È una delle questioni più dibattute nel settore finanziario e non solo. Il termine del regime di intervento sul corso, grazie al quale la Banca Nazionale Ceca impedisce allo scambio di scendere sotto la soglia di 27 corone per euro, si sta avvicinando: la banca centrale ha confermato di volere interrompere l’intervento tra aprile e giugno del 2017. Quali saranno le conseguenze?

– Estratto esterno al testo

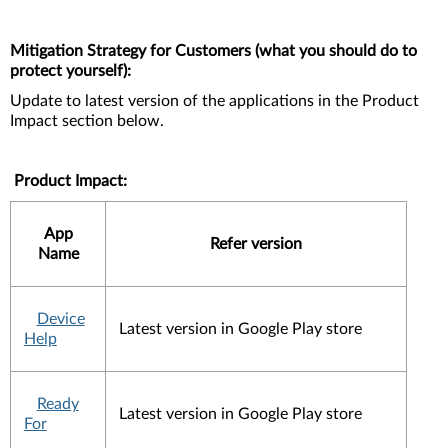
Mitigation Strategy for Customers (what you should do to
protect yourself):
Update to latest version of the applications in the Product
Impact section below.
Product Impact:
App
Refer version
Name
Device
Latest version in Google Play store
Help
Ready
Latest version in Google Play store
For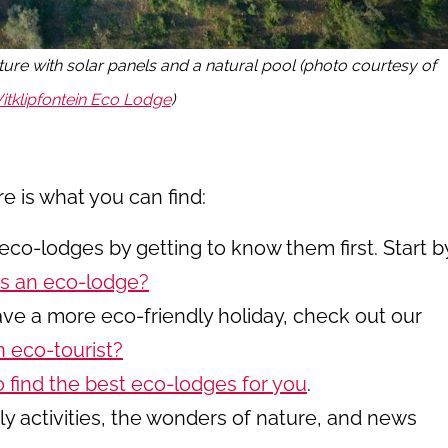
ture with solar panels and a natural pool (photo courtesy of
itklipfontein Eco Lodge
)
re is what you can find:
eco-lodges by getting to know them first. Start b
s an eco-lodge?
have a more eco-friendly holiday, check out our
 eco-tourist?
o find the best eco-lodges for you
.
y activities, the wonders of nature, and news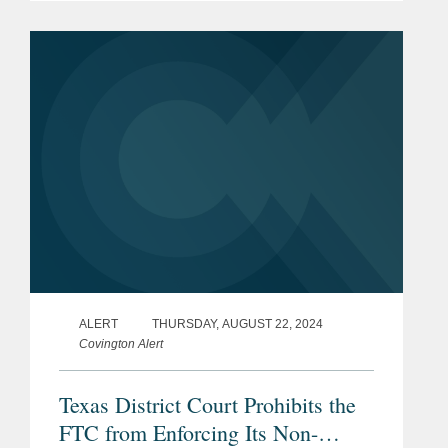
three member leagues, 60 clubs, and
the league’s president. The...
ALERT
THURSDAY, AUGUST 22, 2024
Covington Alert
Texas District Court Prohibits the
FTC from Enforcing Its Non-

Impedire bolle speculative

La conclusione del regime d’intervento sulla corona è stata più volte rimandata in questi ultimi tre anni e mezzo. Un primo termine prevedeva la fine del 2015, poi rimandato a prima metà e fine 2016. Nonostante tutti questi rinvii, il termine del 2017 appare assai probabile. Sembrano infatti riunite le condizioni stabilite dalla Banca Nazionale Ceca per la fine degli interventi, ossia il ritorno della crescita dell’inflazione intorno al due percento annuo. Negli ultimi mesi del 2016 l’inflazione ha ripreso una rigorosa crescita grazie a stimoli esterni, come la crescita dei prezzi dei carburanti e delle materie prime, e a stimoli interni quali l’aumento dei prezzi dei servizi e degli alimentari. Inoltre la Repubblica Ceca non è l’unico Paese dell’area a confrontarsi con una ripresa della dinamica dell’inflazione: ad esempio la Germania sta registrando un’inflazione vicina all’1,7 percento annuo.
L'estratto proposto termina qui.